In MongoDB, there’s an interesting dichotomy between the pervasive adaptability to change and the universality of a JSON-like structure. The document structure is universal in the way it accommodates local, intricate forms and models of data processing. Any data stored in MongoDB is automatically assumed to be scalable, and it hence uses a distributive system from the outset. This “horizontal scaling” allows for far greater accuracy and adaptability than “vertical scaling”, which only admits scaling at a later stage.
What is Cassandra?
Cassandra is a column-oriented database, which allows flexibility of storage and predictability of incoming data. While it utilizes the more traditional, tabular mode of storing data, it far exceeds its inspiration. For example, each column may not have the same number of rows.
Cassandra takes its inspiration of data modeling from Google’s Bigtable and its distribution design on Amazon’s dynamo. It modifies and betters those aspects into establishing a mode of data storage and mining that is infinitely scalable, with high flexibility in its new nodes of adding, as well as predicting data. Since it uses a linear mode of scaling on columnar data, it is extremely fast in functions ranging from finding a specific data node to predicting and scaling.
Cassandra began as a way to better Facebook’s inbox search and to this day has a high degree of use in online social media. Furthermore, it is used by various large firms ranging from online selling companies like eBay to OTT entertainment platforms like Netflix. If one’s data mining projects involve any such service, they would do well to acquaint themselves with Cassandra.
MongoDB Vs Cassandra
Both Cassandra and MongoDB have their unique uses, which often overlap. They do not compete for the same functionality but have their own unique uses.

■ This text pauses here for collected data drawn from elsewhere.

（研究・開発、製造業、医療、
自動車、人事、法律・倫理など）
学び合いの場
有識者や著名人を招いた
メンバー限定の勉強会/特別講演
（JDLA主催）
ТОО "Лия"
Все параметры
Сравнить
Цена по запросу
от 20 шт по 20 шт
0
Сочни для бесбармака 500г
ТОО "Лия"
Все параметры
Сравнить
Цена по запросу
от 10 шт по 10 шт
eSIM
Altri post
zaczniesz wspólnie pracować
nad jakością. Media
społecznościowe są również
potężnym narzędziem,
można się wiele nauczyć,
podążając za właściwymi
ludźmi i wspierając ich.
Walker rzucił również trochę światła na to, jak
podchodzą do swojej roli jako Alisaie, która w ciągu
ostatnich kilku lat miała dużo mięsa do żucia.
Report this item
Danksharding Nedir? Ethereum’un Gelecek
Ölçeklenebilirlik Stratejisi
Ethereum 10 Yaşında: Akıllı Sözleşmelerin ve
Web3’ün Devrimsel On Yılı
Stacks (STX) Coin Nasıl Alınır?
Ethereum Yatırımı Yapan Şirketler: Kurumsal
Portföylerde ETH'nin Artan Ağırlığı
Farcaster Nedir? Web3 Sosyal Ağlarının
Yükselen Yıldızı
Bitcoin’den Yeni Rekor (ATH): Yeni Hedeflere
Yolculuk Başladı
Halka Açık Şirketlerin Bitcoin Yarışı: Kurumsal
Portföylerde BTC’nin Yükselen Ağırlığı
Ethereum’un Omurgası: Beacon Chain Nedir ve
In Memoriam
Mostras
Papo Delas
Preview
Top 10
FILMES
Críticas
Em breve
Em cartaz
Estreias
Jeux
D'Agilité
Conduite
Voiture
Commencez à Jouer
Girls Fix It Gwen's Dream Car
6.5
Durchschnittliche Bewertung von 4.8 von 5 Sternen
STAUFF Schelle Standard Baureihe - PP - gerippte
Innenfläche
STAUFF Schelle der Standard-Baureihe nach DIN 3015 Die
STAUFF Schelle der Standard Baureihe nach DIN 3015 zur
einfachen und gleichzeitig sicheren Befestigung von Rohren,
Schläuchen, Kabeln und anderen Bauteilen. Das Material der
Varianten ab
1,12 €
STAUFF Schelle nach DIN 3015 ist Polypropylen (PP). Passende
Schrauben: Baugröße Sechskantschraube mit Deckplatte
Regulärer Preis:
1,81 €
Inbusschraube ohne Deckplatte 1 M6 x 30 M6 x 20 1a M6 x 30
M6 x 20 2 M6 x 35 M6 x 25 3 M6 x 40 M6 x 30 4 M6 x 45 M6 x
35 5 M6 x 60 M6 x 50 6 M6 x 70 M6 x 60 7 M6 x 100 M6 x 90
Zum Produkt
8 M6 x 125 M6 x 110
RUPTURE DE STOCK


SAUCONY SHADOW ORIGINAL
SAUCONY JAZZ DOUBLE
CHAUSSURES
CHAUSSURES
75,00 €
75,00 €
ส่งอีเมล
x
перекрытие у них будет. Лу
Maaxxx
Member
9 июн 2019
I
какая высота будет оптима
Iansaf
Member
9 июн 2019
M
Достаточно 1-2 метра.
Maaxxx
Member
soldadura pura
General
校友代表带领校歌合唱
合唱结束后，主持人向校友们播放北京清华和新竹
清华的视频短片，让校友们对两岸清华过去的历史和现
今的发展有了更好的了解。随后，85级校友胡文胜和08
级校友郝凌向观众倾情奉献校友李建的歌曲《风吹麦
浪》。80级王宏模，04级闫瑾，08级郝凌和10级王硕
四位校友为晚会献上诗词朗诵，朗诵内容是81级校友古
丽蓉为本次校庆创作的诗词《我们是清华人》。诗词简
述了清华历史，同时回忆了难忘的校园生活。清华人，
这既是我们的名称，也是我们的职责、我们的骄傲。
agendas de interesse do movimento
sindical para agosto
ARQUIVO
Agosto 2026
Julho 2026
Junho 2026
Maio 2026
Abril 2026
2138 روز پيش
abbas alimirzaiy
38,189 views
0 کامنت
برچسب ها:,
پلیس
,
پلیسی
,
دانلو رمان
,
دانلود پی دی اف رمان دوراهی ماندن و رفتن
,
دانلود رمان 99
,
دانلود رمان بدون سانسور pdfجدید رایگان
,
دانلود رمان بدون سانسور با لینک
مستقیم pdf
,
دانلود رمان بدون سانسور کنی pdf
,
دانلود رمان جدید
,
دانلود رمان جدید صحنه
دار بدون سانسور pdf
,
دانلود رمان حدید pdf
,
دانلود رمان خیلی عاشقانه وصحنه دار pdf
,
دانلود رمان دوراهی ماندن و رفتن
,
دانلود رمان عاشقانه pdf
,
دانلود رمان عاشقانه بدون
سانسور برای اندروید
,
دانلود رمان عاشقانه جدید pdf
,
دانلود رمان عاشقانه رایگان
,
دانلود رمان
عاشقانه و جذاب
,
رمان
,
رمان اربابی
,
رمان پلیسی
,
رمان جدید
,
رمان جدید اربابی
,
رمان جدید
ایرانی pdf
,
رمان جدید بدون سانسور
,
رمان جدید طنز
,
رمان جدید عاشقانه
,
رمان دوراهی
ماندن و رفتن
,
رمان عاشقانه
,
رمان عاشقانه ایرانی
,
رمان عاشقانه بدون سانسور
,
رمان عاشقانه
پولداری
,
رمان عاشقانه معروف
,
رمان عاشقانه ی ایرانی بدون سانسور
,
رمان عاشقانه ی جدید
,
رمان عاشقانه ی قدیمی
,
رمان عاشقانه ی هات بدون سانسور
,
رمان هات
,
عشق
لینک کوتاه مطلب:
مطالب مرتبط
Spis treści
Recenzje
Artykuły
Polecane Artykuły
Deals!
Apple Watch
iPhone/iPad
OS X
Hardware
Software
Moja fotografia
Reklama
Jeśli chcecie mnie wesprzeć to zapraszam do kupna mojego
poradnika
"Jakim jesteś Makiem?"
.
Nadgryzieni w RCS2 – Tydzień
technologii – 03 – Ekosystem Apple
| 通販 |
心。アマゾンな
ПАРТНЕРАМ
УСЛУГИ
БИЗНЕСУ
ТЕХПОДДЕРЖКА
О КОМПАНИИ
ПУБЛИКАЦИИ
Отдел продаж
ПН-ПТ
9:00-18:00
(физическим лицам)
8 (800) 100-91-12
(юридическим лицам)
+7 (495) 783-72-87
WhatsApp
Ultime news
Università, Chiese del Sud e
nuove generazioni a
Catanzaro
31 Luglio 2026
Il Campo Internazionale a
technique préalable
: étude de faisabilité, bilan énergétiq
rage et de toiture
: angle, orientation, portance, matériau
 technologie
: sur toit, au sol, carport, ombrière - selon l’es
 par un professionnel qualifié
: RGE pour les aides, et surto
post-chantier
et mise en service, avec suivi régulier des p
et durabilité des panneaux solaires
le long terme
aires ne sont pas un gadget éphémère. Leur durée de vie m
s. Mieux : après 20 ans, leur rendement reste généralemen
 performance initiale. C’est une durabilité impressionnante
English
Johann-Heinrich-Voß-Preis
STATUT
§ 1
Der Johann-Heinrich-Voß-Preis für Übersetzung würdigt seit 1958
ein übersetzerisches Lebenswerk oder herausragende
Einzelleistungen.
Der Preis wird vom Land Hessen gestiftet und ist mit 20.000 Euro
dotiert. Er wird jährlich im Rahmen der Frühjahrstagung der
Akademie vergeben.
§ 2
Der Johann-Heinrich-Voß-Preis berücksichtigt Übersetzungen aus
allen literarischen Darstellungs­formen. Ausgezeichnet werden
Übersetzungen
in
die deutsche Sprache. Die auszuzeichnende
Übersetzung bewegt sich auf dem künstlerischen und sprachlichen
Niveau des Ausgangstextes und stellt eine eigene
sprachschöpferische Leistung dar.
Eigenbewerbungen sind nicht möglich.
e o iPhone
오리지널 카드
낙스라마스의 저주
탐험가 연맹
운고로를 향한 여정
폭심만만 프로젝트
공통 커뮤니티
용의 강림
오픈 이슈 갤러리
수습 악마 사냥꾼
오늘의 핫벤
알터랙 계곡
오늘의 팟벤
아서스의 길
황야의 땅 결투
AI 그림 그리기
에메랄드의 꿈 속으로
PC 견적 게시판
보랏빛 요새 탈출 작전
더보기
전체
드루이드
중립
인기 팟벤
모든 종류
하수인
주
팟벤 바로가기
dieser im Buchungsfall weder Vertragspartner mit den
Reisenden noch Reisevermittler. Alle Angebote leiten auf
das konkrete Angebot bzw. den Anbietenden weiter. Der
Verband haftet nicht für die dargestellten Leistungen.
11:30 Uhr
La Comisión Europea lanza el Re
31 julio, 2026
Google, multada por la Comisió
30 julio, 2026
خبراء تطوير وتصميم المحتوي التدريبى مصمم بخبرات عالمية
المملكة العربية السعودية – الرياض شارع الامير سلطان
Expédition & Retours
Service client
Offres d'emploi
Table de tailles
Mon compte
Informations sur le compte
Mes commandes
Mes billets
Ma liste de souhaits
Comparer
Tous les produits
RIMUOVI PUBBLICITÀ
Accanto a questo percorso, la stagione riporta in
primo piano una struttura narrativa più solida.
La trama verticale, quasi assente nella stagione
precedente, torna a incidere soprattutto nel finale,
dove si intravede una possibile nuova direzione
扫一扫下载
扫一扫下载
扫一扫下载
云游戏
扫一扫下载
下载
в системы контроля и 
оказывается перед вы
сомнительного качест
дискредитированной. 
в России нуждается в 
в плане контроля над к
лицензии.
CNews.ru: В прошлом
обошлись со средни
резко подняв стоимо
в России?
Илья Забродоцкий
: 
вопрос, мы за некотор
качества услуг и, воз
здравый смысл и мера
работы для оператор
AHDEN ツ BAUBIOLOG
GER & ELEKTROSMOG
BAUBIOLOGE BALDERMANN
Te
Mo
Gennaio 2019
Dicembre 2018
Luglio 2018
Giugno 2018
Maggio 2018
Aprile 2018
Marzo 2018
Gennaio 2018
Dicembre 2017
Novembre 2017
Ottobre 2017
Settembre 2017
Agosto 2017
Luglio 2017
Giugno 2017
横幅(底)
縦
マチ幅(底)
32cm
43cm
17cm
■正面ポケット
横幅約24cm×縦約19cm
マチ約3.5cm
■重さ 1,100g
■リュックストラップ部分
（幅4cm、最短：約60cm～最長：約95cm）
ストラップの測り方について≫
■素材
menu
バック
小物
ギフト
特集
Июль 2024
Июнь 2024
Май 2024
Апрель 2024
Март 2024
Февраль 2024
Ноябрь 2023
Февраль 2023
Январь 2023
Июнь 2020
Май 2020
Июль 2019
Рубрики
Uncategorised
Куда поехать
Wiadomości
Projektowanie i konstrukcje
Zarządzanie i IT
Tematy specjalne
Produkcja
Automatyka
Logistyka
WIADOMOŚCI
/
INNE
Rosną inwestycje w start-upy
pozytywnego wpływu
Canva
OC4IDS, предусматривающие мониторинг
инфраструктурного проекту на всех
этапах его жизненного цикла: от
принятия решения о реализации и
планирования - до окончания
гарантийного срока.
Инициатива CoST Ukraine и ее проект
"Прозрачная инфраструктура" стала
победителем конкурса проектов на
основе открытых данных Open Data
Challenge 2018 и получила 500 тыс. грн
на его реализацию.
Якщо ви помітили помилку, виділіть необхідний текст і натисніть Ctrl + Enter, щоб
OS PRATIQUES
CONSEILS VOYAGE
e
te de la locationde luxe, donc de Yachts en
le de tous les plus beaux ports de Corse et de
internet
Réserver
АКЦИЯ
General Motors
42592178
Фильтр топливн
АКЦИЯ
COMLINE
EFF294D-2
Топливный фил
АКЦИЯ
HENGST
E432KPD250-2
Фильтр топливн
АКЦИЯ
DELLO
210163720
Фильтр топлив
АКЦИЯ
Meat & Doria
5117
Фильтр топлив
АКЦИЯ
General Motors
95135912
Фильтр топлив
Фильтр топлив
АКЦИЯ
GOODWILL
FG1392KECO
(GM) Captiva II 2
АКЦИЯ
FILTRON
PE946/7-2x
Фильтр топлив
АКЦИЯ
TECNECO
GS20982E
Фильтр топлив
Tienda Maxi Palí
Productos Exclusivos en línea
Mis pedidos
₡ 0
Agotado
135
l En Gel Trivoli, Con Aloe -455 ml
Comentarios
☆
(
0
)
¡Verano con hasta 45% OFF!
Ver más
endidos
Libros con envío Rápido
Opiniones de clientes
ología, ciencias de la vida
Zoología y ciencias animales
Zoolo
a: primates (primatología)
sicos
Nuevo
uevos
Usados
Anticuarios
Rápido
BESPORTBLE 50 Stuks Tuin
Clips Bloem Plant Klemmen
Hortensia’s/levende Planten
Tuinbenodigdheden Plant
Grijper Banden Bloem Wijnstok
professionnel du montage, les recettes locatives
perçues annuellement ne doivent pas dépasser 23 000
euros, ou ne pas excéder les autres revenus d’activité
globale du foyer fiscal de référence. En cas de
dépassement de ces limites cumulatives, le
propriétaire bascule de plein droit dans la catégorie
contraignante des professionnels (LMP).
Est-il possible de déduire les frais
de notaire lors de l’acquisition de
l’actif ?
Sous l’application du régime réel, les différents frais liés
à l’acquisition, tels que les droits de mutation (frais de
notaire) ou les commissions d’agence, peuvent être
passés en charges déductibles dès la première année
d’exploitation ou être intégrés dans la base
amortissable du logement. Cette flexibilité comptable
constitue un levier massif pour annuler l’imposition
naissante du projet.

The first and most notable difference between the two is their mode of storing data; while MongoDB uses a JSON-like format, Cassandra specializes in Dynamo-format. MongoDB uses descriptive data sets, while Cassandra features data in columns. While MongoDB further specializes in endless scalability, Cassandra holds the edge in speed of predictability.
One’s data mining project may involve creating data sets for either or both of the two, or just modify and work with established data sets. Either way, it is useful to learn the functionalities of both, as well as other examples of NoSQL databases, to have a greater idea on which data system to use for the specific projects you may undertake in the future.
It can be said without a doubt that by familiarizing yourself with both databases, you will be inspired to formulate newer and better ways of managing Big Data and find far more ambitious projects!